## [ASSIGNMENT]
Could you copy the records below exactly, leaving out any pictures they include?

## [SUPPLIED DATA]

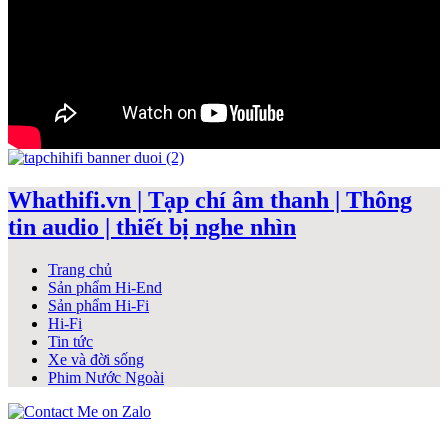
Whathifi.vn | Tạp chí âm thanh | Thông
tin audio | thiết bị nghe nhìn
Trang chủ
Sản phẩm Hi-End
Sản phẩm Hi-Fi
Hi-Fi
Tin tức
Xe và đời sống
Phim Nước Ngoài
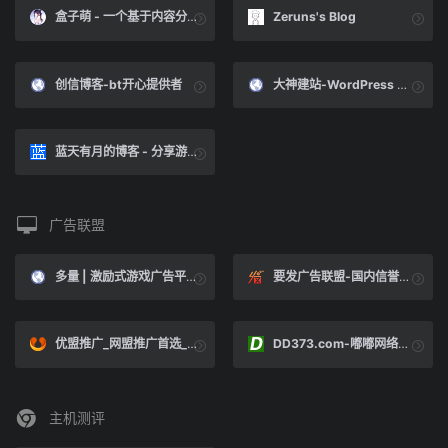
盒子萌 - 一个基于内容分享,创作与灵感结合折腾的笔记博客
Zeruns's Blog
创信博客-bt开心提供者
大神建站-WordPress AI开发-WordPress原创插件-建站学习平台
蓝天有月的博客 - 分享游戏站和手游推广那点事
广告联盟
多量 | 激励式游戏广告平台
要发广告联盟-国内信誉好，网站赚钱首选的日付CPA广告联盟
优盟推广_网盟推广首选_专业的游戏推广平台
DD373.com-嘟嘟网络游戏交易平台-游戏币、游戏账号、装备、手游充值
主机测评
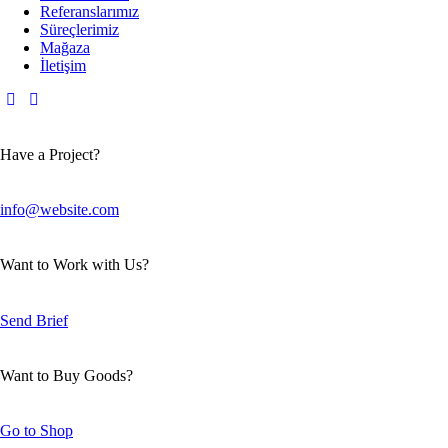
Referanslarımız
Süreçlerimiz
Mağaza
İletişim
Have a Project?
info@website.com
Want to Work with Us?
Send Brief
Want to Buy Goods?
Go to Shop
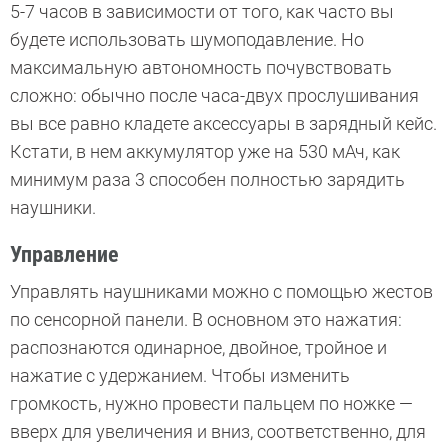
5-7 часов в зависимости от того, как часто вы
будете использовать шумоподавление. Но
максимальную автономность почувствовать
сложно: обычно после часа-двух прослушивания
вы все равно кладете аксессуары в зарядный кейс.
Кстати, в нем аккумулятор уже на 530 мАч, как
минимум раза 3 способен полностью зарядить
наушники.
Управление
Управлять наушниками можно с помощью жестов
по сенсорной панели. В основном это нажатия:
распознаются одинарное, двойное, тройное и
нажатие с удержанием. Чтобы изменить
громкость, нужно провести пальцем по ножке —
вверх для увеличения и вниз, соответственно, для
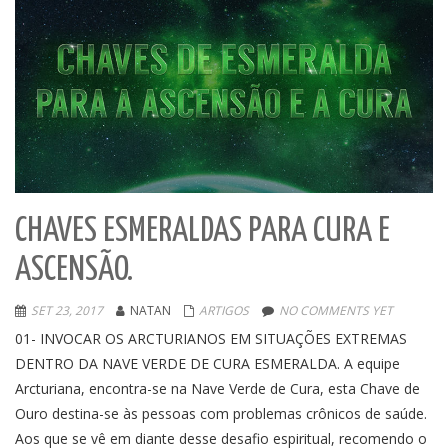
CHAVES ESMERALDAS PARA CURA E
ASCENSÃO.
SET 23, 2017
NATAN
ARTIGOS
NO COMMENTS YET
01- INVOCAR OS ARCTURIANOS EM SITUAÇÕES EXTREMAS
DENTRO DA NAVE VERDE DE CURA ESMERALDA. A equipe
Arcturiana, encontra-se na Nave Verde de Cura, esta Chave de
Ouro destina-se às pessoas com problemas crônicos de saúde.
Aos que se vê em diante desse desafio espiritual, recomendo o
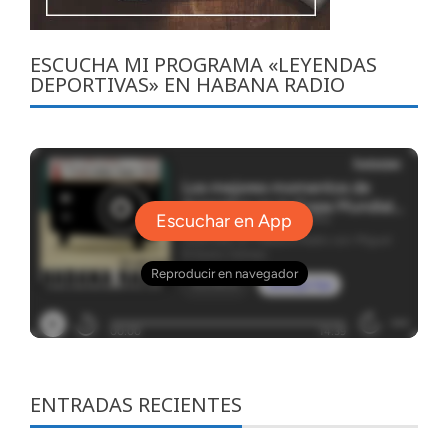
ESCUCHA MI PROGRAMA «LEYENDAS
DEPORTIVAS» EN HABANA RADIO
ENTRADAS RECIENTES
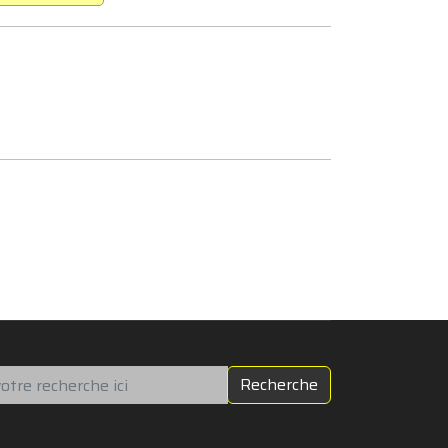
chercher
Recherche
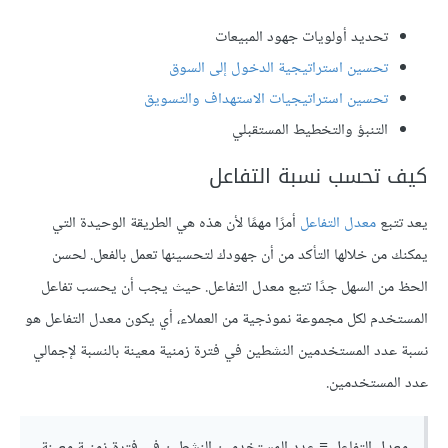
تحديد أولويات جهود المبيعات
تحسين استراتيجية الدخول إلى السوق
تحسين استراتيجيات الاستهداف والتسويق
التنبؤ والتخطيط المستقبلي
كيف تحسب نسبة التفاعل
يعد تتبع
معدل التفاعل
أمرًا مهمًا لأن هذه هي الطريقة الوحيدة التي
يمكنك من خلالها التأكد من أن جهودك لتحسينها تعمل بالفعل. لحسن
الحظ من السهل جدًا تتبع معدل التفاعل. حيث يجب أن يحسب تفاعل
المستخدم لكل مجموعة نموذجية من العملاء، أي يكون معدل التفاعل هو
نسبة عدد المستخدمين النشطين في فترة زمنية معينة بالنسبة لإجمالي
عدد المستخدمين.
معدل التفاعل = عدد المستخدمين النشطين في فترة زمنية معينة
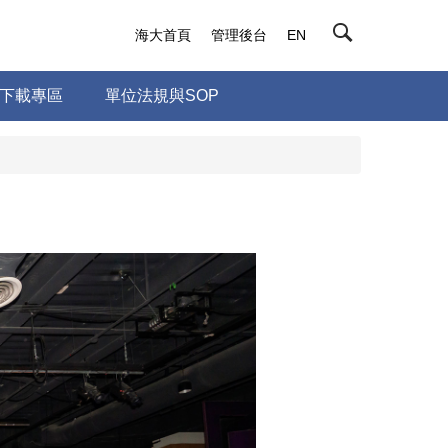
海大首頁
管理後台
EN
下載專區
單位法規與SOP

## [ANSWER SPACE]
Whathifi.vn | Tạp chí âm thanh | Thông
tin audio | thiết bị nghe nhìn
Trang chủ
Sản phẩm Hi-End
Sản phẩm Hi-Fi
Hi-Fi
Tin tức
Xe và đời sống
Phim Nước Ngoài
盒子萌 - 一个基于内容分享,创作与灵感结合折腾的笔记博客
Zeruns's Blog
创信博客-bt开心提供者
大神建站-WordPress AI开发-WordPress原创插件-建站学习平台
蓝天有月的博客 - 分享游戏站和手游推广那点事
广告联盟
多量 | 激励式游戏广告平台
要发广告联盟-国内信誉好，网站赚钱首选的日付CPA广告联盟
优盟推广_网盟推广首选_专业的游戏推广平台
DD373.com-嘟嘟网络游戏交易平台-游戏币、游戏账号、装备、手游充值
主机测评
Referanslarımız
Süreçlerimiz
Mağaza
İletişim
Have a Project?
info@website.com
Want to Work with Us?
Send Brief
Want to Buy Goods?
Go to Shop
5-7 часов в зависимости от того, как часто вы
будете использовать шумоподавление. Но
максимальную автономность почувствовать
сложно: обычно после часа-двух прослушивания
вы все равно кладете аксессуары в зарядный кейс.
Кстати, в нем аккумулятор уже на 530 мАч, как
минимум раза 3 способен полностью зарядить
наушники.
Управление
Управлять наушниками можно с помощью жестов
по сенсорной панели. В основном это нажатия:
распознаются одинарное, двойное, тройное и
нажатие с удержанием. Чтобы изменить
громкость, нужно провести пальцем по ножке —
вверх для увеличения и вниз, соответственно, для
CHAVES ESMERALDAS PARA CURA E
ASCENSÃO.
SET 23, 2017
NATAN
ARTIGOS
NO COMMENTS YET
01- INVOCAR OS ARCTURIANOS EM SITUAÇÕES EXTREMAS
DENTRO DA NAVE VERDE DE CURA ESMERALDA. A equipe
Arcturiana, encontra-se na Nave Verde de Cura, esta Chave de
Ouro destina-se às pessoas com problemas crônicos de saúde.
Aos que se vê em diante desse desafio espiritual, recomendo o
ESCUCHA MI PROGRAMA «LEYENDAS
DEPORTIVAS» EN HABANA RADIO
ENTRADAS RECIENTES
chercher
Recherche
تحديد أولويات جهود المبيعات
تحسين استراتيجية الدخول إلى السوق
تحسين استراتيجيات الاستهداف والتسويق
التنبؤ والتخطيط المستقبلي
كيف تحسب نسبة التفاعل
يعد تتبع
معدل التفاعل
أمرًا مهمًا لأن هذه هي الطريقة الوحيدة التي
يمكنك من خلالها التأكد من أن جهودك لتحسينها تعمل بالفعل. لحسن
الحظ من السهل جدًا تتبع معدل التفاعل. حيث يجب أن يحسب تفاعل
المستخدم لكل مجموعة نموذجية من العملاء، أي يكون معدل التفاعل هو
نسبة عدد المستخدمين النشطين في فترة زمنية معينة بالنسبة لإجمالي
عدد المستخدمين.
معدل التفاعل = عدد المستخدمين النشطين في فترة زمنية معينة
海大首頁
管理後台
EN
下載專區
單位法規與SOP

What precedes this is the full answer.